Tanda-tanda semakin nyata permasalahan ekonomi Indonesia. Selain meningkatnya Pemutusan Hubungan Kerja (PHK) dan melemahnya nilai tukar rupiah yang terpuruk di atas Rp 16.400 per dolar AS, kini muncul sinyal penurunan daya beli masyarakat. Deflasi selama dua bulan berturut-turut menjadi salah satu indikasi penting yang perlu diperhatikan. Deflasi yang berlangsung dalam dua bulan terakhir menunjukkan permasalahan ekonomi yang makin jelas. Pada Juni 2024, deflasi tercatat sebesar 0,08%, lebih tinggi dibandingkan dengan Mei 2024. Menurut ekonom Ninasapti Triaswati, hal ini disebabkan oleh suku bunga yang tinggi, yang meningkatkan biaya pinjaman dan biaya produksi, serta kurangnya stimulus dalam penciptaan lapangan kerja. 

Setoran Pajak Penghasilan (PPh) badan juga anjlok drastis, terkontraksi minus 35,7% pada Mei 2024. Penurunan ini disebabkan oleh pencairan restitusi dan pengurangan angsuran PPh Pasal 25. Nilai tukar rupiah yang rendah menyebabkan inflasi dan biaya produksi meningkat, dengan inflasi bahan pangan bergejolak mencapai 10,33% pada Maret 2024. 

Purchasing Managers’ Index (PMI) manufaktur turun ke 50,7 pada Juni 2024, level terendah dalam 13 bulan, akibat melambatnya ekspansi output dan pesanan baru. Sektor tekstil mengalami PHK masal dengan 36 pabrik tutup.
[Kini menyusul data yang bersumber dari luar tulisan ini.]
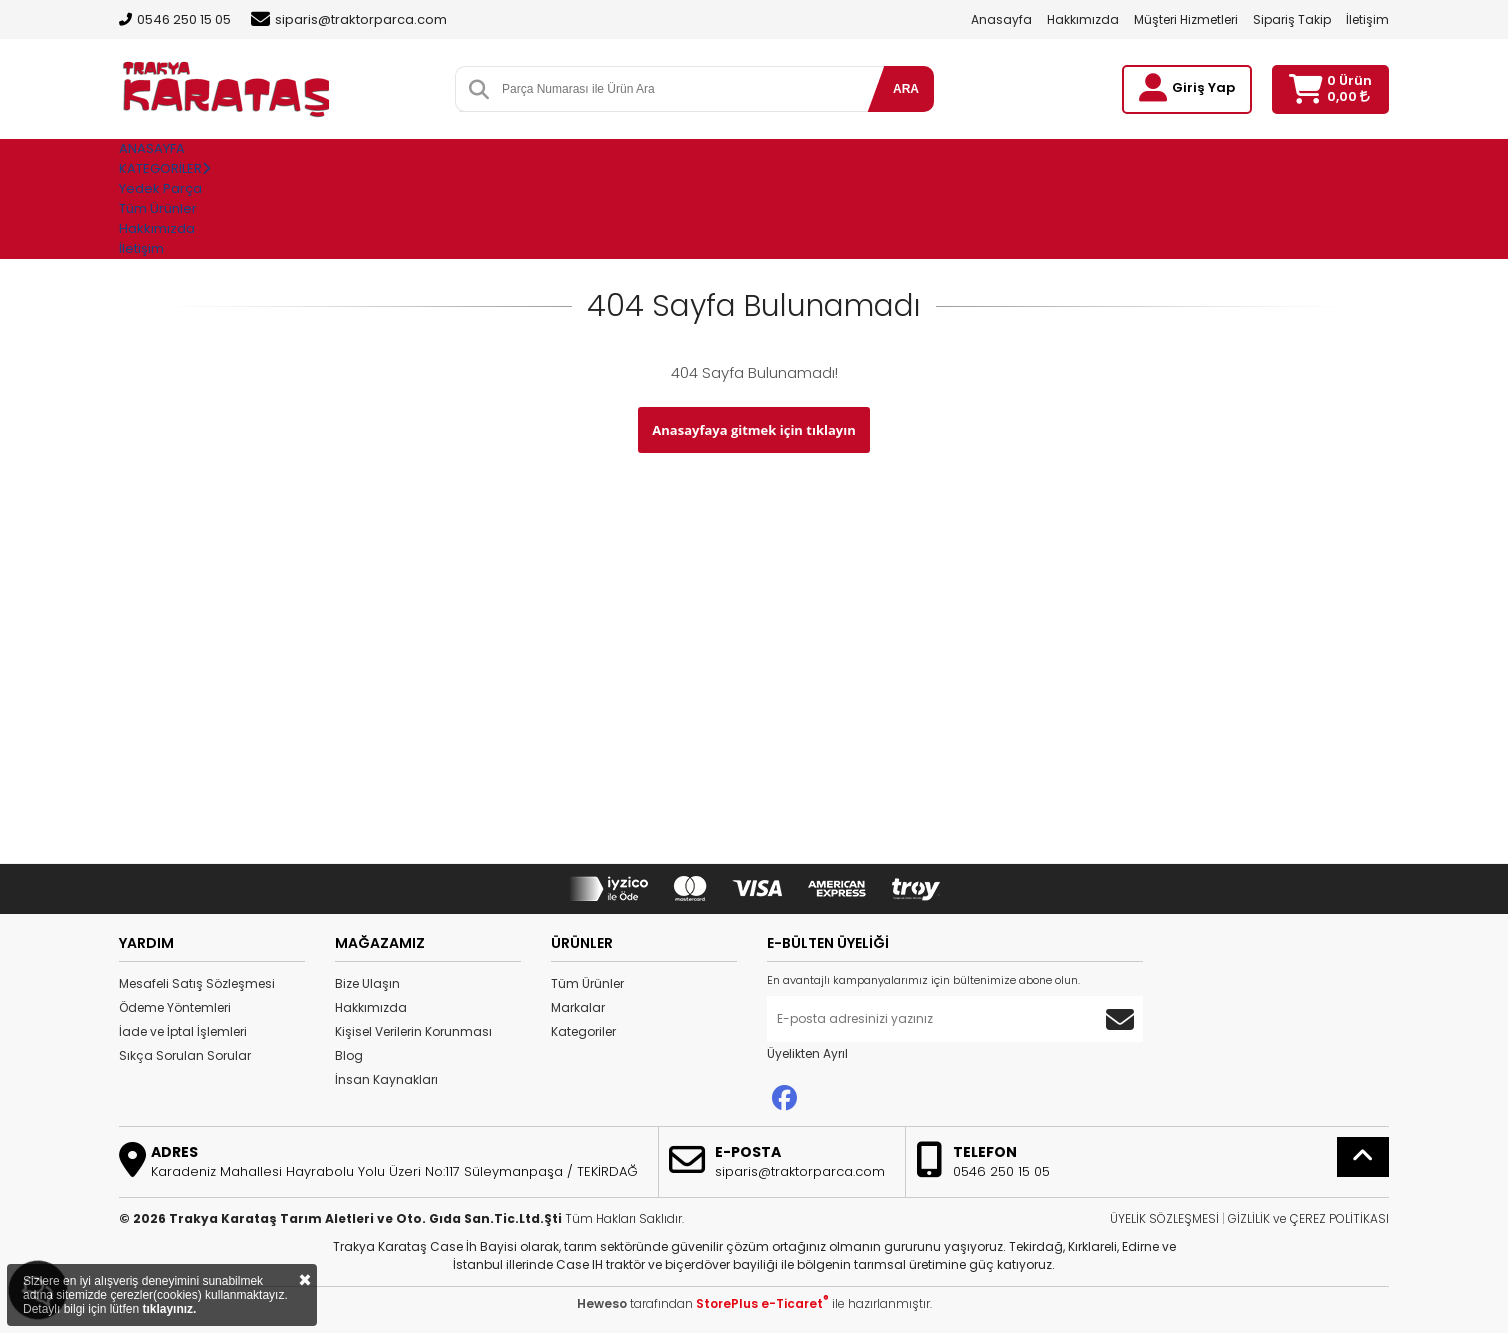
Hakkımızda (1083, 19)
Presiden Jokowi merespons dengan kebijakan proteksi industri tekstil, termasuk Bea Masuk Tindakan Pengamanan (BMTP) dan Bea Masuk Anti-Dumping (BMAD) untuk produk impor tekstil.

Presiden Jokowi akan meluncurkan kebijakan proteksi industri tekstil melalui Bea Masuk Tindakan Pengamanan (BMTP) dan Bea Masuk Anti-Dumping (BMAD) untuk mengatasi dampak ekonomi dan PHK besar-besaran di sektor tekstil.